Dans notre monde sur-occupé, où chaque seconde doit être rentabilisée, où le cerveau humain est sollicité jusqu'à épuisement par mille appli, réseaux sociaux (ou anti-sociaux), par nos impératifs de productivité et de rendement, difficile d'avoir l'air inactif et totalement improductif! Cet inconfort dans l'inaction n'est-il pas le syndrome d'une société malade de sur-action, dans laquelle ne rien faire est un crime, un manque à gagner pour la planosphère, une hérésie qui mérite d'être pointée du doigt et punie sévèrement par l'opinion publique? Il est à ce titre amusant de constater que l'inaction était à l'époque le privilège des puissants et des riches, qui se languissaient en effet toute la journée, alors qu'aujourd'hui ces mêmes riches de sociétés occidentales s'assomment et s'abrutissent d'informations vaines et d'actions stériles, et gâtent leur temps plutôt que de le perdre avec calme et humilité.
Je revendique le droit à l'inaction, à l'improductivité et à la rêvasserie, qui peuvent nous emporter plus loin qu'on ne nous le laisse croire. Car le rêve et l'attente sont des espaces de liberté, les derniers bastions de l'humanité, un endroit où peut s'exprimer le luxe de la pensée.


samedi 10 février 2018

Ces bars étranges d'étrangers

J'aimerais parler de ces bars pour étrangers ou l'on se retrouve entre étrangers... lorsque qu'on est à l'étranger! J'ai pu en faire l'expérience à New Delhi, Shanghai ou encore à Cuba lors de voyages professionnels ou personnels. Ces bars vendent une certaine idée de l'occidentalité ainsi qu'une certaine approche de la modernité. Ces bars impersonnels destinés à toutes les nationalités s'adressent à une clientèle faite d'expat' ou de gens de passage, dont les moyens financiers et l'appartenance culturelle les distinguent des locaux, ainsi qu'un certain nombre d'expectatives en terme de divertissement.

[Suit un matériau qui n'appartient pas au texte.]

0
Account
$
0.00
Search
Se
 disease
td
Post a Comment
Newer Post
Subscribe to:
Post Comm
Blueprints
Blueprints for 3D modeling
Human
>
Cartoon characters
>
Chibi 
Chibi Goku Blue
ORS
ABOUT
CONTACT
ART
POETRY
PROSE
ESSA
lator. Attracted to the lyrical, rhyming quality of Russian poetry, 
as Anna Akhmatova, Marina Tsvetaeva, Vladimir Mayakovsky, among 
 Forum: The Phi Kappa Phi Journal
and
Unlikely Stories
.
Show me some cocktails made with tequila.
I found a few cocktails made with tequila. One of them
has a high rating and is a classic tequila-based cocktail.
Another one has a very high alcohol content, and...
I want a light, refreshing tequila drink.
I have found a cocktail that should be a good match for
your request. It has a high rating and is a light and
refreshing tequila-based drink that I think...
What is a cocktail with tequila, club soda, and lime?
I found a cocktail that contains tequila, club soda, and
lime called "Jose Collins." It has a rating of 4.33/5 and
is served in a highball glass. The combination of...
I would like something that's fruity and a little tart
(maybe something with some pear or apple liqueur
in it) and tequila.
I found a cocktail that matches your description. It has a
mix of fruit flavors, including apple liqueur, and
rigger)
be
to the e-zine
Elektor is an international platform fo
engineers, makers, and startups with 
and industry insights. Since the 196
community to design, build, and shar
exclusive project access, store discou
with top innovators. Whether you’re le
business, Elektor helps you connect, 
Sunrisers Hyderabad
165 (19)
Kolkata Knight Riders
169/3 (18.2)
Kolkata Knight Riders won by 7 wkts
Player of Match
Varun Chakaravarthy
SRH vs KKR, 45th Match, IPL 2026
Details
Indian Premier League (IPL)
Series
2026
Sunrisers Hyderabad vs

Tous les éléments de la vie nocturne "moderne" et occidentale sont réunis au même endroit: alcool, avec un bar généreux en cocktails populaires à base d'acools exotiques (les habituels daiquiri, mojito et j'en passe), fond de musique très fort (de préférence rock ou lounge électro) ou l'on s'entend déblatérer dans un Anglais international approximatif ou "fluent", c'est selon. Une déco indéfinissable plante un décors qui là aussi réunit tous les codes qu'on estime aptes à séduire cette clientèle privilégiée: lumières tamisées, fauteuils voire canapés en cuir massifs et confortables, palmiers ou végétation quelconque, objets design un peu nouvelle vague mais peu trop s'en faut, affiches rétro, un brin d'humour sur la porte des toilettes, grâce à des pictogrammes ou l'on sent l'influence graphique pinterest. Une estrade pour les concerts, et une simili piste pour les éventuels danseurs. L'ensemble flou et indéfinissable se veut design et confort, dernier cri et cosy. Une carte complètement hétéroclite propose des mets à même de satisfaire ces clients de haute caste, allant du burger au tartare, de la soupe Thai au burrito, mais rarement de la cuisine locale, dont le client souhaite visiblement s'affranchir.
La rencontre des besoins occidentaux et la conception orientale de ces besoins mêlée à leur approche du luxe. Ces bars qui s'adressent à tout le monde, c'est à dire à personne.